Dive Brief:
- General Motors’ new labor agreement with the United Auto Workers union will cost around $9.3 billion through 2028, the company said in a call with analysts Wednesday.
- To help the company offset the increase in labor costs, GM announced a $10 billion accelerated share repurchase program.
- As part of the ASR program, GM will immediately receive $6.8 billion from its lenders.
Dive Insight:
GM’s accelerated share repurchase program will help the company offset rising labor costs while simultaneously ramping up electric vehicle production.

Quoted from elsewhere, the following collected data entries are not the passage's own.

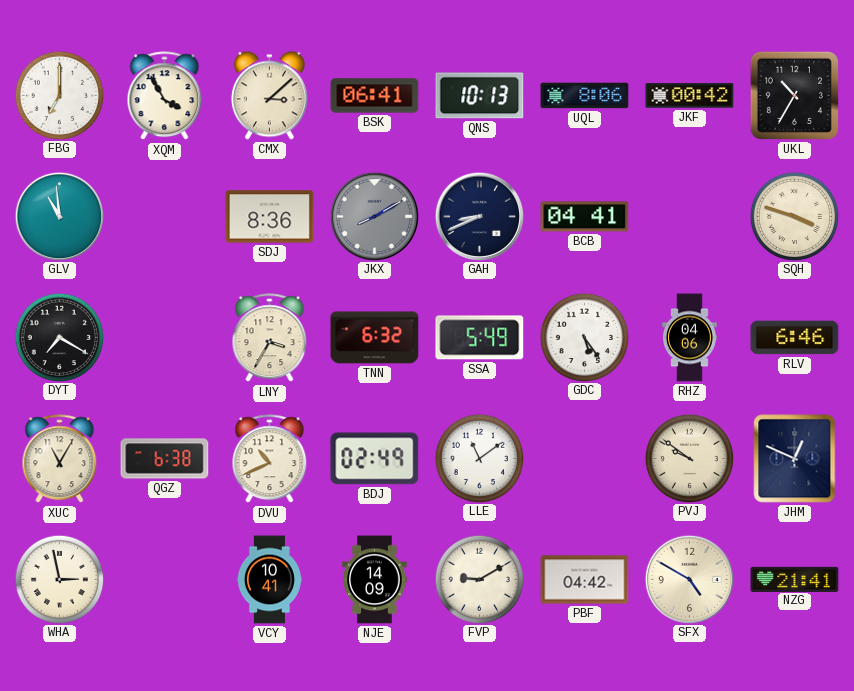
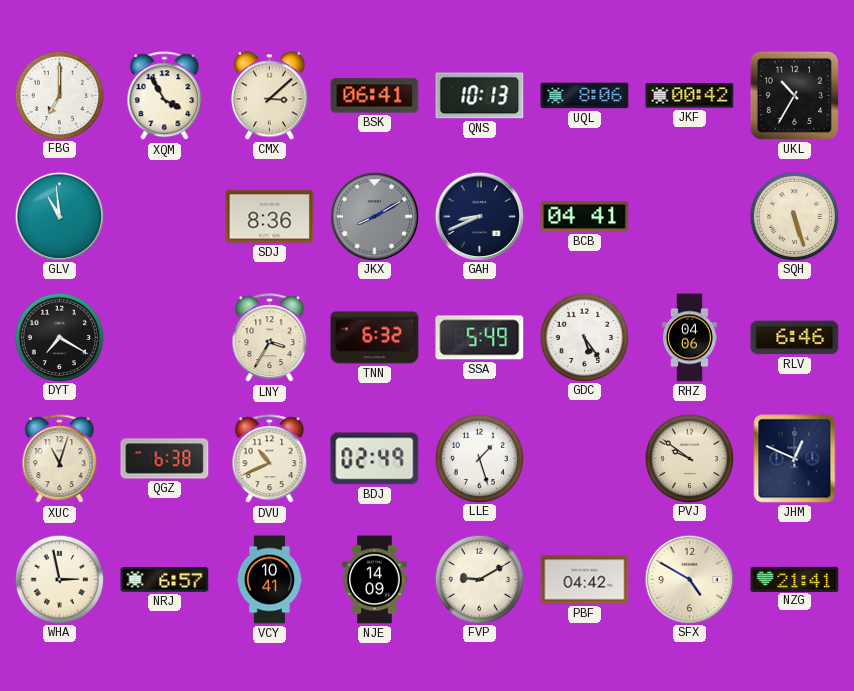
SQH: 3:48 -> 5:27
XUC: 11:05 -> 11:03
LLE: 11:09 -> 1:27
NRJ: none -> 6:57
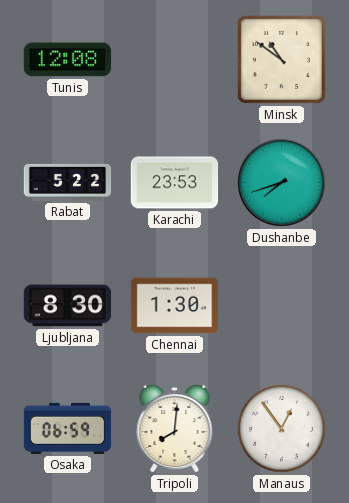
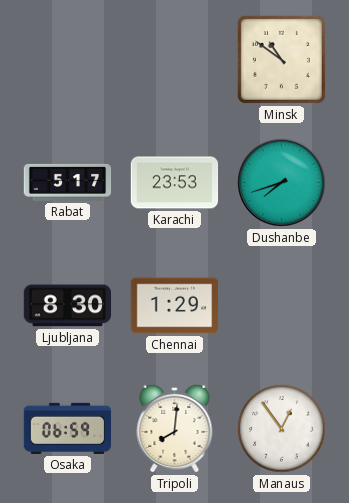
Tunis: 12:08 -> none
Rabat: 5:22 -> 5:17
Chennai: 1:30 -> 1:29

The automaker expects that its labor costs will increase by $1.5 billion in 2024 versus the UAW prior contract and increase incrementally to $2.5 billion in 2027. In 2028 however, GM predicts labor costs will be an additional $1.1 billion as a result of the new contract.

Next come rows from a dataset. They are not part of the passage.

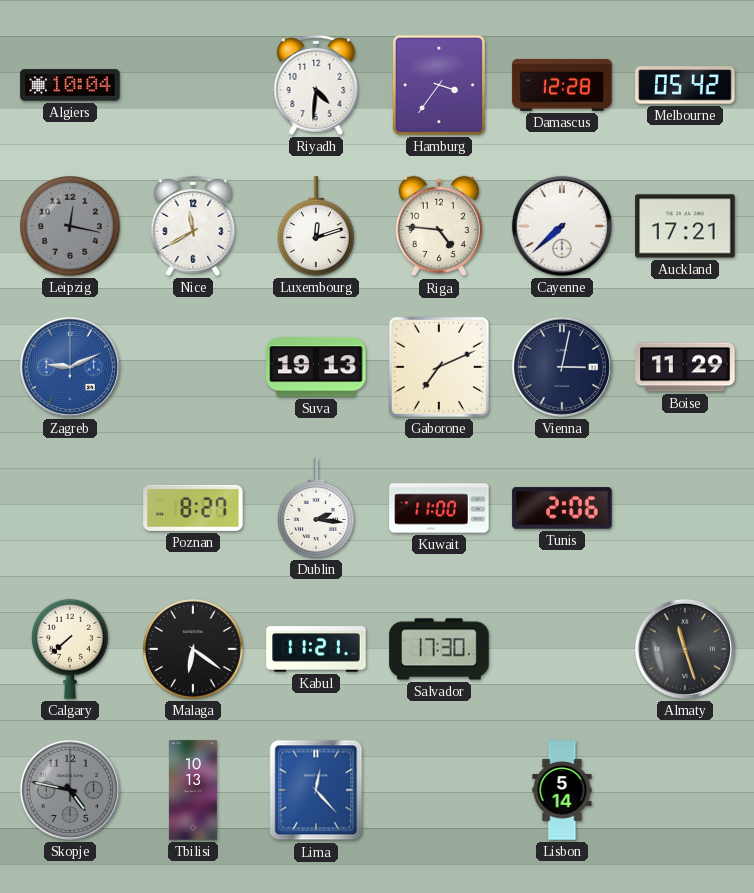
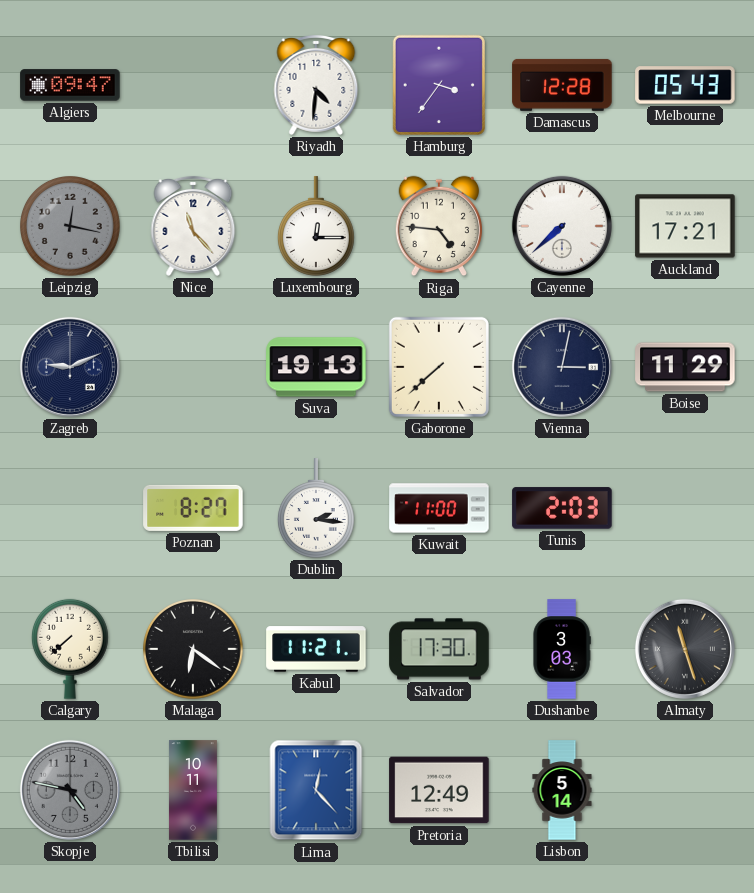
Algiers: 10:04 -> 09:47
Melbourne: 05:42 -> 05:43
Nice: 11:40 -> 11:23
Luxembourg: 12:12 -> 12:15
Zagreb dial: blue -> navy
Gaborone: 7:11 -> 7:38
Tunis: 2:06 -> 2:03
Dushanbe: none -> 3:03
Tbilisi: 10:13 -> 10:11
Pretoria: none -> 12:49
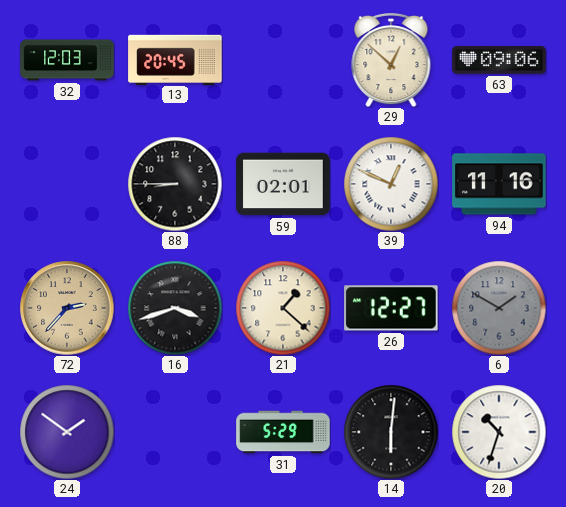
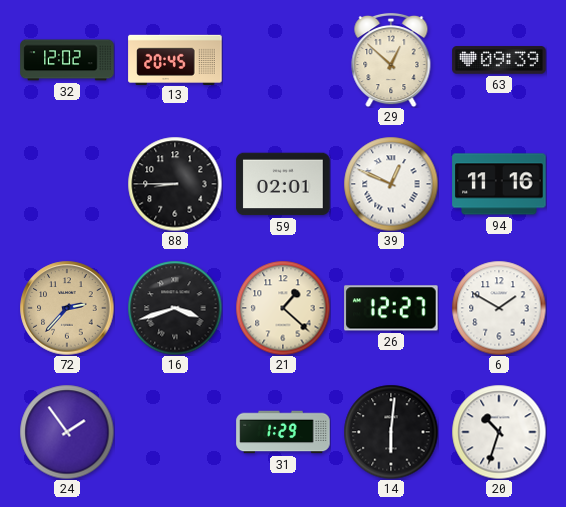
32: 12:03 -> 12:02
63: 09:06 -> 09:39
6 dial: grey -> white
24: 1:51 -> 1:54
31: 5:29 -> 1:29
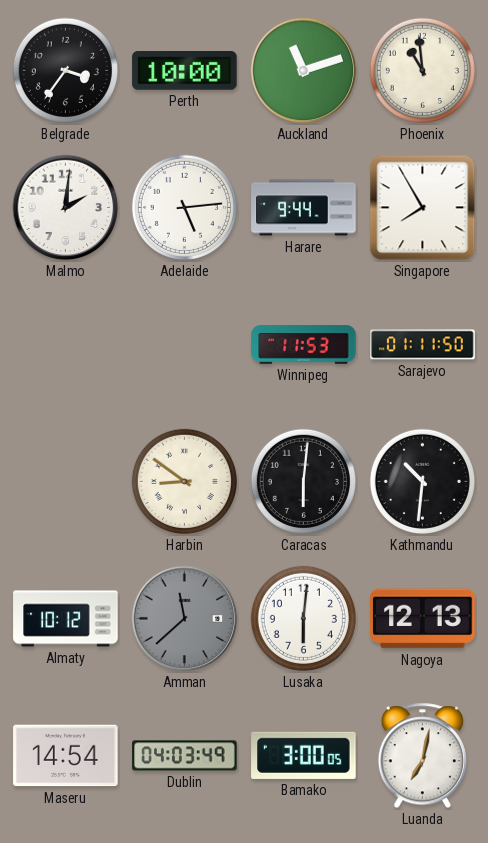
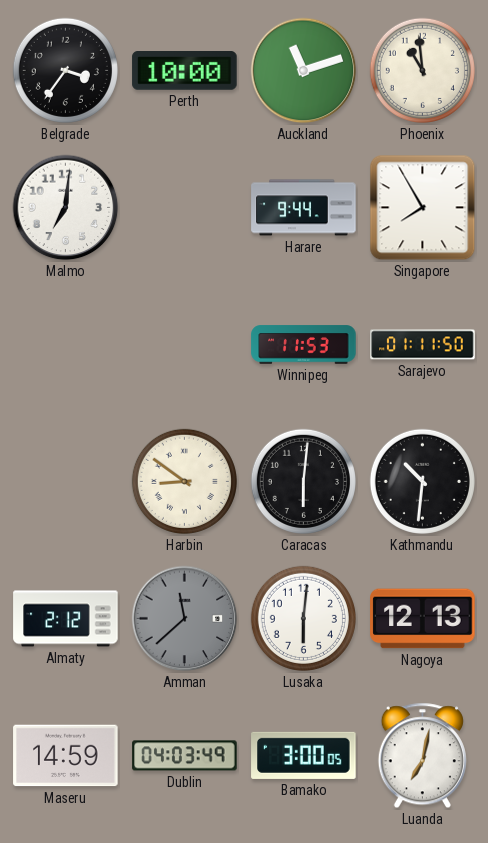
Malmo: 2:01 -> 7:01
Adelaide: 5:14 -> none
Almaty: 10:12 -> 2:12
Maseru: 14:54 -> 14:59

“We estimate the new contracts that we have in place with the UAW in uniform will increase our labor costs in North America by about $500 per vehicle in 2024 and about $575 on average over the life of the contract,” said GM CEO Mary Barra on a call with analysts.
Barra added that GM is finalizing its 2024 for budgets that she said “will fully offset the incremental cost of the [UAW] contract.” This will include a fixed cost reduction program that will save the automakers around $2 billion by the end of 2024.
These cost-saving measures include lowering salary costs, lowering marketing expenses, reducing engineering expenses, supplier costs and manufacturing complexity. GM expects to avoid spending hundreds of billions of dollars with a portfolio of vehicles, including electric vehicles, that are optimized to satisfy both customers and the company’s shareholders, according to Barra.
“Now that we have a ratified contract and a clear path forward that includes greater operating investment efficiency, we can resume returning excess capital to shareholders per our plan,” said Barra.
As part of the ASR program, GM expects to increase common stock dividends by 33% from 9 cents per quarter to 12 cents beginning in 2024.
The strike that targeted GM’s truck plants resulted in a loss of production of 95,000 of GM's most popular and profitable vehicles. The Chevrolet Colorado and GMC Canyon midsize pickups and Chevrolet Traverse and Buick Enclave SUVs were the most impacted, according to GM CFO Paul Jacobson.
The automaker noted that production of these models has returned to pre-strike levels.